Brown Girl Dreaming

by Jacqueline Woodson

Penguin, 2014

352 pages

I don’t read a lot of poetry, and I’m not entirely sure why. When my poetry-loving friends put up Facebook posts sharing a favorite line or two from what they’re currently reading, I always think, “How beautiful. I really should read more poetry.”

Maybe verse is not my default because I like to get lost in books, and poetry feels very interruptive to me. I have a hard time gliding from poem to poem in a collection – my brain always has to make a clean stop and come up for air at the end of each poem.

The one exception is books that tell a story through a collection of individual poems. When I see a glowing review of one, I tend to go looking for it. That’s how I ended up with Jacqueline Woodson’s Brown Girl Dreaming, the author’s memoir-in-verse.

I originally picked up the book because, as I’ve mentioned on this blog, I am very interested in the subject of race, and it was clear from the book’s title (and the review I read) that this was a major theme in Woodson’s story.

Woodson does indeed focus on race in the book, particularly on the differences between living in Ohio (where she was born), South Carolina (where she spent her early childhood), and New York City (where her family ultimately settled).
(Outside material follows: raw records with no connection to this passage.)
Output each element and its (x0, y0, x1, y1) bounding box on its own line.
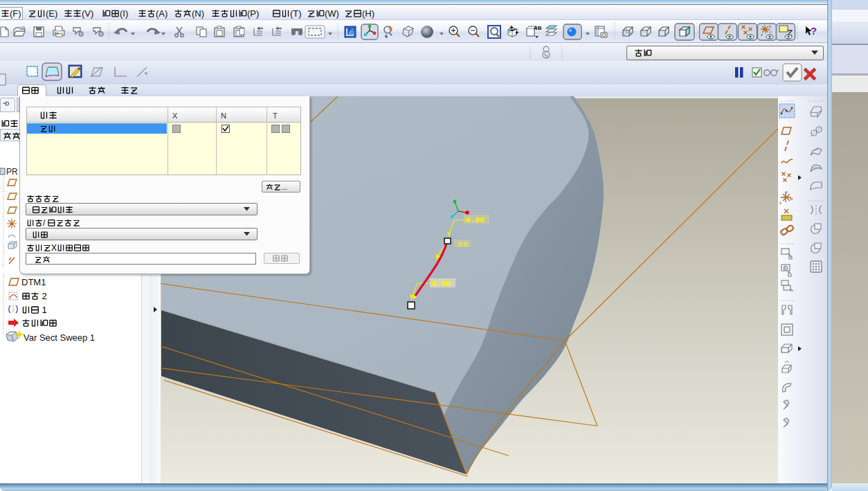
svg-text:0.00: 0.00 (432, 280, 450, 288)
svg-text:(N): (N) (192, 8, 204, 19)
svg-text:z: z (761, 33, 763, 37)
svg-text:PR: PR (6, 167, 18, 177)
svg-text:DTM1: DTM1 (21, 277, 46, 287)
svg-text:1: 1 (39, 305, 47, 315)
svg-text:2: 2 (39, 291, 47, 301)
svg-text:T: T (273, 111, 278, 120)
svg-text:A: A (784, 265, 787, 270)
svg-text:?: ? (811, 25, 817, 37)
svg-text:(F): (F) (10, 8, 21, 19)
svg-text:(T): (T) (290, 8, 302, 19)
svg-text:(P): (P) (247, 8, 259, 19)
svg-text:z: z (779, 201, 781, 205)
svg-text:(I): (I) (120, 8, 128, 19)
svg-text:y: y (786, 190, 788, 194)
svg-text:(E): (E) (46, 8, 57, 19)
svg-text:AB: AB (534, 25, 542, 31)
svg-text:(A): (A) (156, 8, 168, 19)
svg-text:/: / (43, 218, 46, 228)
svg-text:(V): (V) (82, 8, 93, 19)
svg-text:N: N (221, 111, 226, 120)
svg-text:y: y (769, 24, 771, 28)
svg-text:X: X (51, 243, 57, 253)
svg-text:(H): (H) (362, 8, 374, 19)
svg-text:X: X (172, 111, 178, 120)
svg-text:...: ... (281, 183, 287, 191)
svg-text:Var Sect Sweep 1: Var Sect Sweep 1 (24, 332, 95, 343)
svg-text:0.00: 0.00 (466, 216, 484, 224)
svg-text:(W): (W) (325, 8, 339, 19)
As I would have expected for a memoir, she covers the intersection of social attitudes and movements with her family’s own history: her great-great-grandfather’s Union service during the Civil War, the enforced and de facto segregation of her grandparents’ town in South Carolina, her mother’s participation in the Civil Rights movement.

She also paints an incredibly clear picture of how issues connected with race flowed through and around her and her family’s daily lives and their ways of approaching the world. For instance, she explains her grandfather’s devotion to his expansive vegetable garden through the lens of his family history. The grandchild of slaves and the son of a sharecropper, he was the first of his lineage to freely work his own land and use the proceeds entirely as he wished. “So this is what he believes in,” she writes, “/your hands in the cool dirt/until the earth gives back to you/all that you’ve asked of it.”

Since before my daughter was born, my heart’s desire has been to raise a child who loves others for who they are, not for what society says they are worth. My husband and I want to instill compassion and humility so that she sees injustice, desires opportunity for others, and never feels entitled about her own privileges or opportunities.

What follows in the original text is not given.